In Greek mythology, Ceroessa (Κερόεσσα) was a heroine of the foundational myth of Byzantium. She was the daughter of Io and Zeus; elder sister of Epaphus; and mother of Byzas, founder of Byzantium, with her uncle, Poseidon. Creusa was Keroessa's misnomer in the Etymologicum Magnum.

==Mythology==
According to the historian Hesychius of Miletus, as Io, changed into a heifer and being chased by a gadfly on behalf of the jealous Hera, was passing through Thrace, she gave birth to a girl, Keroessa, on the banks of the Golden Horn, by the altar of the nymph Semystra.

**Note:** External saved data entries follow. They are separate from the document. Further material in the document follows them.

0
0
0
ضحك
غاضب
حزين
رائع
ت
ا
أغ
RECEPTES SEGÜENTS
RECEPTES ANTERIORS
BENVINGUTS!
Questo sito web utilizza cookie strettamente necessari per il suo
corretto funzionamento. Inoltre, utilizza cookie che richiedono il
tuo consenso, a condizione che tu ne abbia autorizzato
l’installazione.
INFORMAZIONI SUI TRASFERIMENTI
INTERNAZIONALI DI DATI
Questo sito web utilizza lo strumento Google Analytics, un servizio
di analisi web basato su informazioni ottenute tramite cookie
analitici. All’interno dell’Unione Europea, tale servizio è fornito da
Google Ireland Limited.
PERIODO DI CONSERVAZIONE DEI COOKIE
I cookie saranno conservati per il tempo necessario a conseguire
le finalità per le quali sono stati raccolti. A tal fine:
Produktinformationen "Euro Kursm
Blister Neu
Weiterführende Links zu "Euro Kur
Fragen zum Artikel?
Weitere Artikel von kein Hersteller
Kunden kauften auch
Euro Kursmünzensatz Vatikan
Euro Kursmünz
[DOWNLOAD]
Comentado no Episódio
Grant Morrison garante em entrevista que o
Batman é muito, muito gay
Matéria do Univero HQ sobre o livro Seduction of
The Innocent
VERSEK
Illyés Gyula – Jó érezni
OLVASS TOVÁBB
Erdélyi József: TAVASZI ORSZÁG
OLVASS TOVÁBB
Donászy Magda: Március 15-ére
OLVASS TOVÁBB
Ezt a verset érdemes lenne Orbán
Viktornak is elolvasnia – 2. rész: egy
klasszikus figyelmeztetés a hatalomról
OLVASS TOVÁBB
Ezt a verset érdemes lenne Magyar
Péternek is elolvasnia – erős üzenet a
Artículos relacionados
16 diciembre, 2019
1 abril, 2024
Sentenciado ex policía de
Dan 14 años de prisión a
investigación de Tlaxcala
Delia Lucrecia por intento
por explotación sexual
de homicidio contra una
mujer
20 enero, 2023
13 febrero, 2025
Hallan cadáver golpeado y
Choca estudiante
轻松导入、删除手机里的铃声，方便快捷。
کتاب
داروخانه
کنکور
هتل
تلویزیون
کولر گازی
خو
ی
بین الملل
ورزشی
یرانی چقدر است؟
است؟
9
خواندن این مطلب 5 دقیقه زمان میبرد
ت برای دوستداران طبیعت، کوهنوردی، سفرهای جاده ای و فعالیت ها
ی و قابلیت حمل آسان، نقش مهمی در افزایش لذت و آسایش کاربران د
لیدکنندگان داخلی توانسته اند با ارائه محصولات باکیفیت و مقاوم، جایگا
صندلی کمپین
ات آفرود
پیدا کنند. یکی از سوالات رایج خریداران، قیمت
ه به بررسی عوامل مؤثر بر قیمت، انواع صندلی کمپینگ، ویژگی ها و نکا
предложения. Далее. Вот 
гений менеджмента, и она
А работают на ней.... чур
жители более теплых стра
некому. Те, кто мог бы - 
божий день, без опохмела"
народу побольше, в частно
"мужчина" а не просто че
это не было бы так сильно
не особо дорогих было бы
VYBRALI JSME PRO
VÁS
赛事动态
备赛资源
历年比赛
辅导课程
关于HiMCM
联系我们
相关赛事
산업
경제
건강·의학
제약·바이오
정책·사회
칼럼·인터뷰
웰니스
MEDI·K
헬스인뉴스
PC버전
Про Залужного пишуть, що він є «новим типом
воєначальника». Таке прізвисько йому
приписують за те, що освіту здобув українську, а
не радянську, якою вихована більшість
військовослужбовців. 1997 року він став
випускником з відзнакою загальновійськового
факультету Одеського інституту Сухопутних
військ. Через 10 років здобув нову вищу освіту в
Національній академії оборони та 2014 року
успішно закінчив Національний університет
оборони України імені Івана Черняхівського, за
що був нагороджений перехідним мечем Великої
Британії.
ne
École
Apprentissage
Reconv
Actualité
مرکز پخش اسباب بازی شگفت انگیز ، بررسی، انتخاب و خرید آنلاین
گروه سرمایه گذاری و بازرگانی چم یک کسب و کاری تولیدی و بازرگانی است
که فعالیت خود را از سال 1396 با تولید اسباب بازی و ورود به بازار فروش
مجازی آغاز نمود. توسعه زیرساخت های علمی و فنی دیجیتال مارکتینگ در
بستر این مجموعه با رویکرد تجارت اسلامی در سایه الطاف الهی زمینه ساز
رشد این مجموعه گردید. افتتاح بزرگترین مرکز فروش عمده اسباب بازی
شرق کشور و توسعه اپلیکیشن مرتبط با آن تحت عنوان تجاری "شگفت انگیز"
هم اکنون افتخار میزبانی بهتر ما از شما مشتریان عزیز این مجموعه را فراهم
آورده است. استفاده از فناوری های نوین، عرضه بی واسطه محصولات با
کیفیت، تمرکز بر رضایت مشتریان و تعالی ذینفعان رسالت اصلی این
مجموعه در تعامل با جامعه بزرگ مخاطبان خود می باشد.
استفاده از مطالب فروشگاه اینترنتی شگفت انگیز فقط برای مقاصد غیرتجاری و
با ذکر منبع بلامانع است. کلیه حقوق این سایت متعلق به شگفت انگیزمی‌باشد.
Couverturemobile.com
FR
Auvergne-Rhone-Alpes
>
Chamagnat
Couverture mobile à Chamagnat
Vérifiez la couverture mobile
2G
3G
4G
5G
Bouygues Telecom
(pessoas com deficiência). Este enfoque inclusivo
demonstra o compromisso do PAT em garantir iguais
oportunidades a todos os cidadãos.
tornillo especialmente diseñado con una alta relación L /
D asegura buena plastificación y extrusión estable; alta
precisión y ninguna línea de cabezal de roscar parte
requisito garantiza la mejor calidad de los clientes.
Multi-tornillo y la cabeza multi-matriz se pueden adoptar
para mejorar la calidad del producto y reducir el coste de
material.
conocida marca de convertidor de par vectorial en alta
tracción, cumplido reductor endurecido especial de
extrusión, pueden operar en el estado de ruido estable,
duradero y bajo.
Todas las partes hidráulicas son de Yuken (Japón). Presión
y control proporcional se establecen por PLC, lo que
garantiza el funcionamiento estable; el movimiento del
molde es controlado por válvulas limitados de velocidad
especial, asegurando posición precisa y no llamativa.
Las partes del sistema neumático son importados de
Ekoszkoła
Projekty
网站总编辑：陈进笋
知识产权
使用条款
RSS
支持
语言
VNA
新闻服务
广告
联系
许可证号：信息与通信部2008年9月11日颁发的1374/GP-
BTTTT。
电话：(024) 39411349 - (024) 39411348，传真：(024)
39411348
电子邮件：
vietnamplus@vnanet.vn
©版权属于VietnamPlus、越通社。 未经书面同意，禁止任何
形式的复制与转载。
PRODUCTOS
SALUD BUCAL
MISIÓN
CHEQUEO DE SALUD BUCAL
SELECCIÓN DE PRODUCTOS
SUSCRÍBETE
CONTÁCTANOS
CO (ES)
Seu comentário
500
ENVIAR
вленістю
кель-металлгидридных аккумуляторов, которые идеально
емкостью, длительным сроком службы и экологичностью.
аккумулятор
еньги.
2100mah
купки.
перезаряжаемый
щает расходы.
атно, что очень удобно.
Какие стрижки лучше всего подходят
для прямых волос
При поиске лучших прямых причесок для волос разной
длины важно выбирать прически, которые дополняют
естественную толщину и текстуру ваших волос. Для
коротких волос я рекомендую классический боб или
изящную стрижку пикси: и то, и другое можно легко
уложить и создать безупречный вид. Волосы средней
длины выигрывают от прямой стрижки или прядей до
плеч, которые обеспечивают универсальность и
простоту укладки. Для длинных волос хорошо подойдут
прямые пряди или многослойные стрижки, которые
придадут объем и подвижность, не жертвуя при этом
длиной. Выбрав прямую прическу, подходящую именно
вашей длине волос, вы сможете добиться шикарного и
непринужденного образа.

According to legend, Keroessa's birthplace is called Semystra (today EyüpSultan district), where the rivers Kydaros (today Alibey Stream) and Barbyses (today Kağıthane Stream) flow into the sea at the end of Chrysokeras (Golden Horn or Haliç). Semystra takes its name from the Semystra Altar, where today Eyyub El Ensari's tomb is located, and its water is believed to have healing powers but according to Swiss scholar Ernest Mamboury's notebook he thinks “Altar of Semystra" was Alibeyköy, Silahtaraga neighborhood in EyüpSultan district. Keroessa was reared by Semystra and grew up surpassing other local maidens in beauty. She had intercourse with Poseidon and in due course gave birth to a son, whom she named Byzas. He became the founder of Byzantium (today Sarayburnu, where Topkapı Palace was built) and named the Golden Horn (Greek Χρυσόκερας) after his mother. Ceroessa also had another son named Strombos. Strombos fought with his brother and the Byzantines.

According to Nonnus, Keroessa's birthplace was the same as that of her brother Epaphus, i. e. Egypt.